Expression of ORF10.

ORF10 was cloned into pLVX-EF1alpha-IRES-Purovector, swapped into a TRE construct, and used to generate lentivirus. A549 and HEK293-T cells were grown for four days and then transduced and selected with puromycin to generate doxycycline-inducible cell lines. Clones were generated and allowed to grow out and samples were then tested for baseline ORF10 expression and then ORF10 induction with doxycycline. Cell lines that had no to minimal ORF10 expression at baseline and then had robust induction were used for downstream assays. RNA was isolated from A549 and HEK293-T cells that were either treated with or without doxycycline for 5 days. RNA (RIN>7.5) was used for library preparation and RNAseq was performed with NovaSeq. Cell viability was not impacted by ORF10 expression.
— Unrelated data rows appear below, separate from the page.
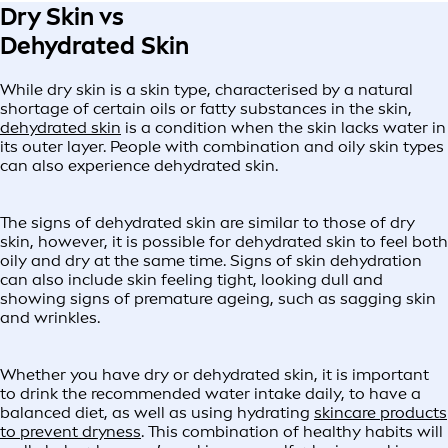
Dry Skin vs
Dehydrated Skin
While dry skin is a skin type, characterised by a natural
shortage of certain oils or fatty substances in the skin,
dehydrated skin
is a condition when the skin lacks water in
its outer layer. People with combination and oily skin types
can also experience dehydrated skin.
The signs of dehydrated skin are similar to those of dry
skin, however, it is possible for dehydrated skin to feel both
oily and dry at the same time. Signs of skin dehydration
can also include skin feeling tight, looking dull and
showing signs of premature ageing, such as sagging skin
and wrinkles.
Whether you have dry or dehydrated skin, it is important
to drink the recommended water intake daily, to have a
balanced diet, as well as using hydrating
skincare products
to prevent dryness
. This combination of healthy habits will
Compilation and processing of COVID-19 RNA-Seq datasets for pan-tissue analysis .

Bulk RNA-Seq data were downloaded from SRA via pyrpipe (58), and the corresponding sample metadata were obtained from the SRA using https://github.com/jahaltom/GetMetaSRA. Using pyrpipe, samples were trimmed for quality and adapters and mapped using Salmon (97) to the human transcriptome (GencodeV36), SARS-COV-2(ASM985889v3) transcriptome, and human evidence based (EB) gene transcripts including novel alt-spliced, intronic, and intergenic genes (ref-Singh et. al 2023bioarchives) following the pipeline in https://github.com/jahaltom/COVID-19-Quantification. To increase mapping accuracy, the human genome along with viral decoys and spike-ins from the Genomic Data Commons (GRCh38.d1.vd1) were used as decoys for Salmon. Samples were aggregated into groups based on covid-status, tissue, treatment/other variables, study, time post infection, and in vivo/in vitro status. TPM were averaged for groups with a sample size of at least 3. The log2 of the averaged TPM was used for the heatmap.
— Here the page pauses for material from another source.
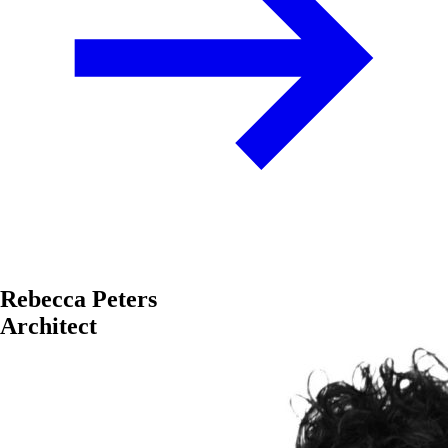
Rebecca Peters
Architect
Gene clustering and GO analysis.

Pairwise Spearman and Pearson matrices at 3 coefficient cutoffs (0.8, 0.85, and 0.9) were created from raw counts (Supplemental File 1) and from ComBatSeq batch-corrected counts using study as “batch” (Supplemental Table 4) . The subsequent correlation matrices were grouped by Markov Chain Clustering (MCL) (61), filtered for clusters with ten or more annotated genes, and Go-terms (Biological Process)(98) were calculated for each cluster. For each method, Go-Terms were calculated for identical numbers of clusters and clusters of identical sizes, but with randomized gene assignments for 100 iterations (59). Randomization was done in python.
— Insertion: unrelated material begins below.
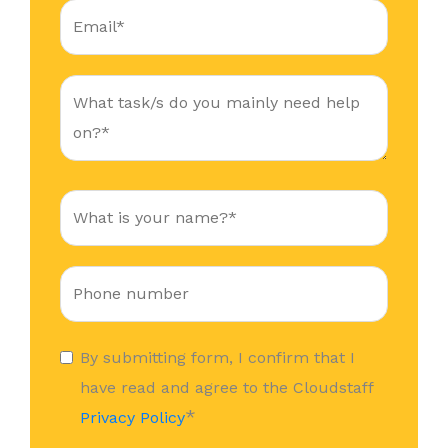
By submitting form, I confirm that I
have read and agree to the Cloudstaff
*
Privacy Policy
RNA structure predictions.

Data used in analysis that had been previously generated using ScanFold (82) was retrieved and downloaded from the RNAStructuromeDB database https://structurome.bb.iastate.edu/sars-cov-2. Data not already in the RNAStructuromeDB was analyzed by ScanFold and added to it. The Integrative Genomics Viewer (IGV (99)) was used to visualize data tracks, including the arc diagram (base pair) track and the per nucleotide (NT) ΔG z-score track, and used for generation of some figure elements in Fig. 4A. For the 2D structural model in Fig. 4B, −1 z-score base pairs and lower (as modeled by ScanFold) for the ORF10 region were constrained to be paired and the entire region was refold using RNAfold to fill in less significant base pairs and/or potential longer-range interactions missed by ScanFold. The resulting model was visualized and annotated using the VARNA visualization tool (100). The per NT z-score data overlaid on the Fig. 4B model can be accessed via the FinalZavg.wig file from the downloaded SARS-CoV-2 results. Covariation analysis was previously performed on all ScanFold predicted motifs which contained at least one −1 G z-score base pair (81). Covariation analyses were completed using the cm-builder (101) pipeline which utilizes Infernal (102) for initial sequence alignment and then R-scape (103) to determine whether covariation is statistically significant. In this study, a more detailed analysis of ORF10 was performed using data available for download from https://structurome.bb.iastate.edu/sars-cov-2. Alignment (stockholm) files for the first and second hairpins of ORF10 (Motif 523 and 524 in Dataset 3 of (81), respectively) were used to generate conservation plots (using R-chie (104)) from select viral sequences: SARS-CoV-2, SARS-CoV-1, bat, and pangolin. ScanFold and RNAFold were used to assess how synonymous mutations in ORF10 that affected clinical outcomes disrupted the secondary structure of ORF10 mRNA. Using RNAFold, we calculated the positional entropy, a measure of how likely a nucleotide is to be in a particular configuration, for the wild type sequence and each sequence with a clinically relevant synonymous mutation.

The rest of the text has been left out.